Op sommige plekken in de Zaanstreek wordt er tijdens de oorlog een alternatieve Sint-Maartenviering georganiseerd. Zoals op een basisschool in Zaandam. In een verduisterd klaslokaal zingen de kinderen met hun lampionnetje voor zich de liedjes. Zo is het toch nog een beetje Sint-Maarten.
Sinte Sinte Maarten
De kalvies dragen staarten
De koeien dragen horens
De klokken dragen torens
De torens dragen klokken
De meisjes dragen rokken
De jongens dragen broeken
Ouwe wijven
Die kunnen kijven
Dragen schorteldoeken
(Bron: opname Will Scheepers 1953, Zaandam)
De jonge Henny Baljet laat zich echter niet ontmoedigen. Ze vindt Sint-Maarten fantastisch en weet nog hoe leuk het was voor de oorlog: ‘Ik heb toen in de buurt gelopen, pepermuntje en speculaasje hier en daar gekregen en veel gezongen. Bij dichte deuren waren de mensen die niets wilde geven kikkerbillen’. Nauwelijks wetende wat de oorlog inhoudt besluit ze op Sint-Maarten samen met wat buurkinderen naar een huis in de buurt te gaan. Het gerucht gaat namelijk dat het echtpaar dat daar woont kantkoek in huis heeft. De man zou dit van zijn werk in de Verkadefabriek hebben meegenomen. Op de koude avond van 11 november 1941 sluipt ze samen met een paar andere kinderen door de donkere steeg. Bij het huis aangekomen zingen de kinderen heel zachtjes het lied van Sint-Maarten door de brievenbus. Dan gaat de deur voorzichtig een stukje open. Door een kiertje van de deur wordt hen iets gegeven als ze beloven niets verder te vertellen. ‘Thuis bij de carbidlamp zagen we dat het ontbijtkoek was, eerlijk verdeeld in zes stukjes genoten we van de smaak. Sint-Maarten was zeker op dat moment een goed heiligman die veel geven kan!’

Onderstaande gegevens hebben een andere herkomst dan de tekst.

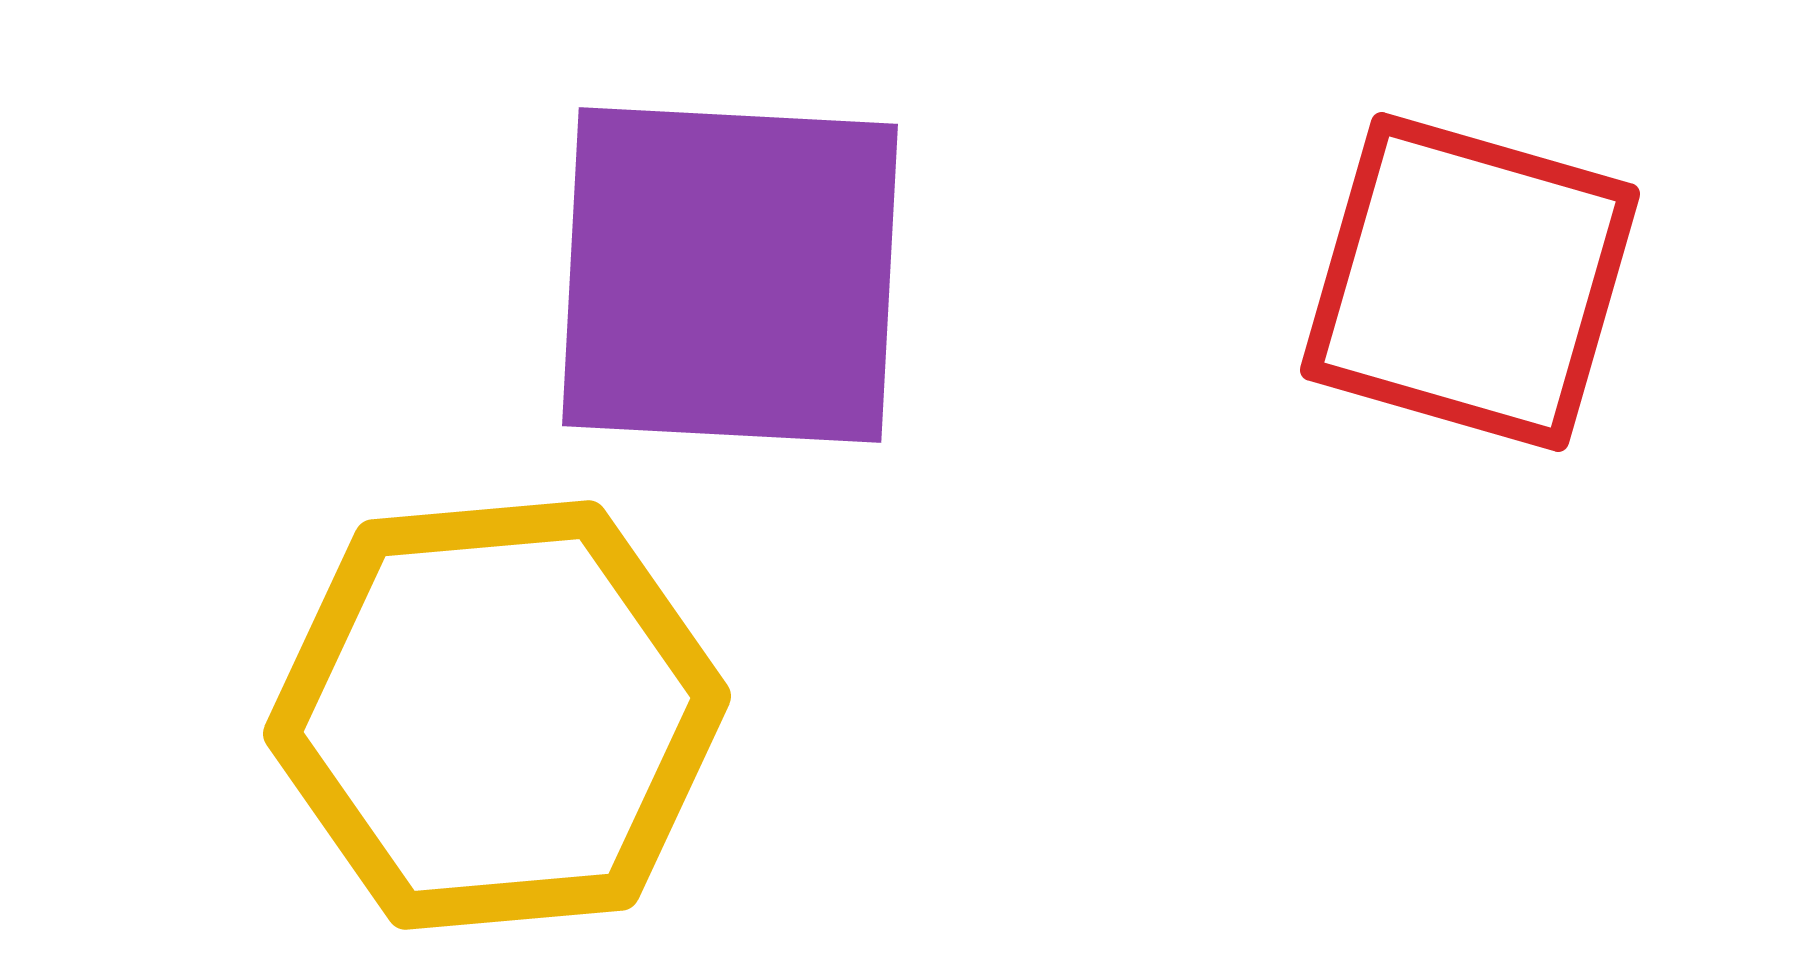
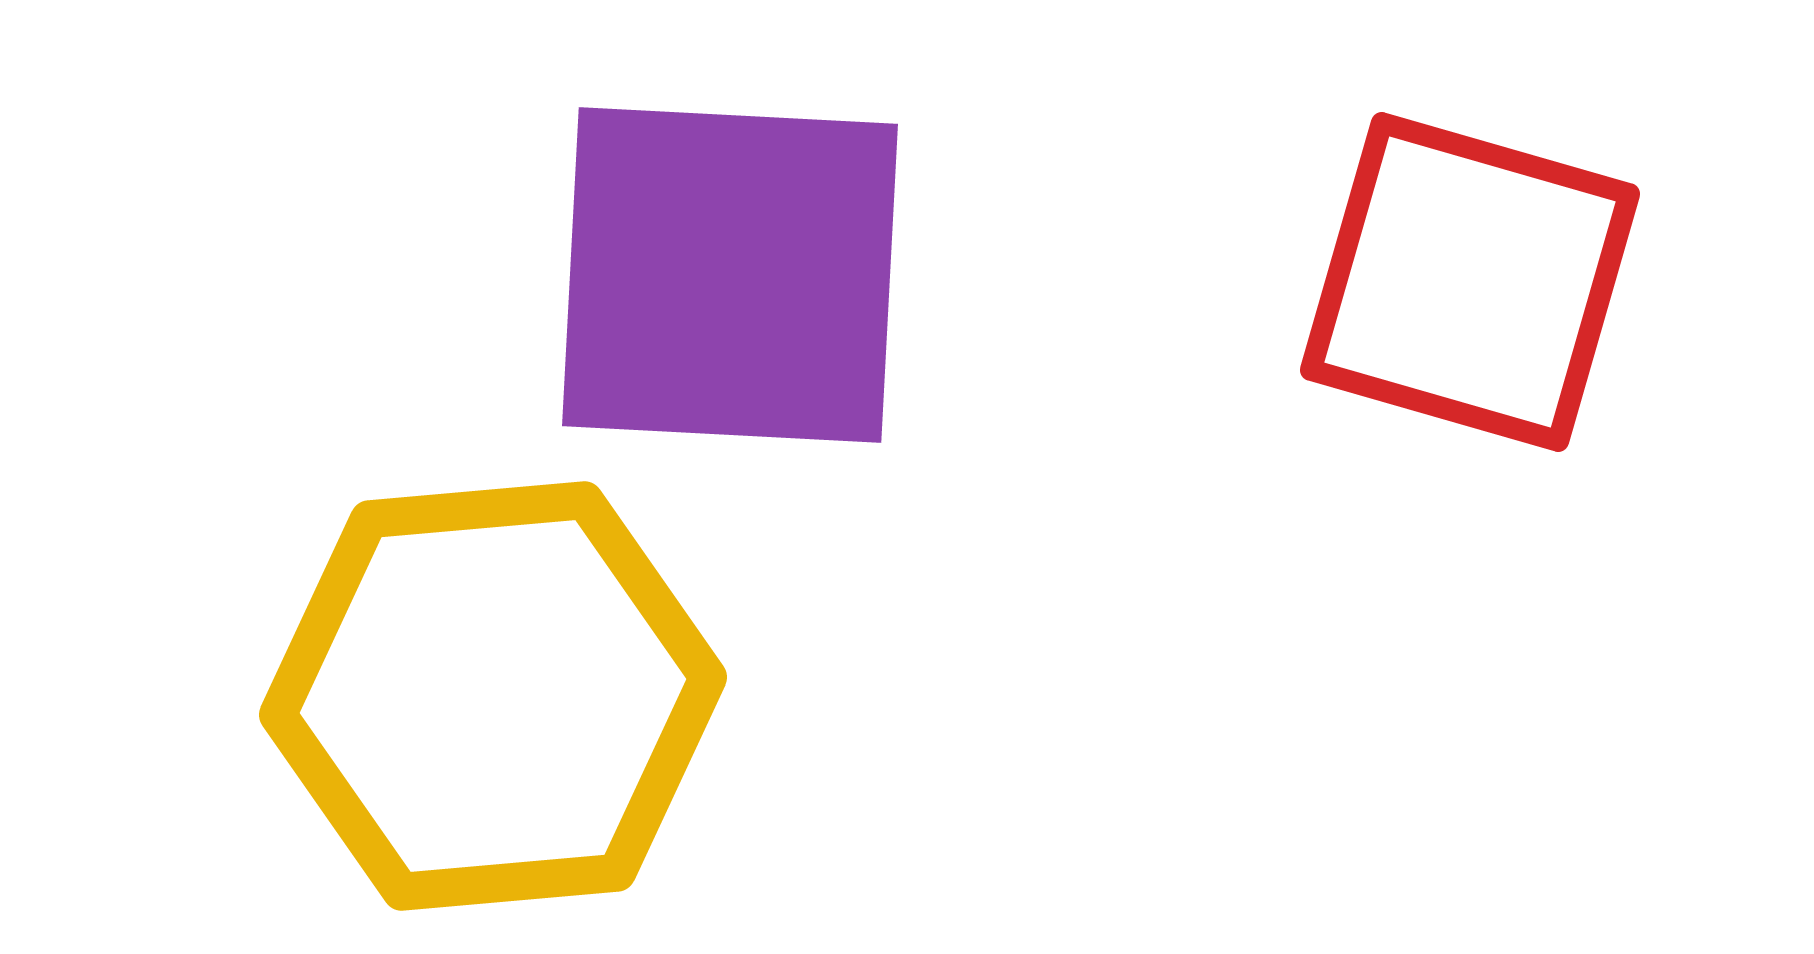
yellow hexagon: moved 4 px left, 19 px up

Niet alleen de verduisteringsplicht maakt dat veel kinderen in de Zaanstreek geen Sint-Maarten vieren, ook de voedselschaarste speelt mee. Tijdens de oorlog zijn alle levensmiddelen op de bon. Vooral suikerbonnen zijn geliefd. Deze bonnen krijg je alleen als je kinderen hebt. Naarmate de oorlog vordert worden de middelen schaarser. Mevrouw Greve, tijdens de oorlog tussen de 3 en 8 jaar, was teleurgesteld: ‘Ik heb letterlijk niets van Sint-Maarten gezien. Het was helemaal donker. Geen lantaren aan of ander licht. Je mocht geen lichtje hebben, want dan wisten de vliegtuigen waar je was. Je kon ook geen snoep krijgen, want je kreeg maar zelden een suikerbon.’
Sint-Maarten in oorlogstijd is er een om snel te vergeten. Door de verduisteringsplicht was het onmogelijk om met lampionnen langs huizen te gaan. Ondanks dit en andere restricties probeerden de mensen er toch iets moois voor de kinderen van te maken.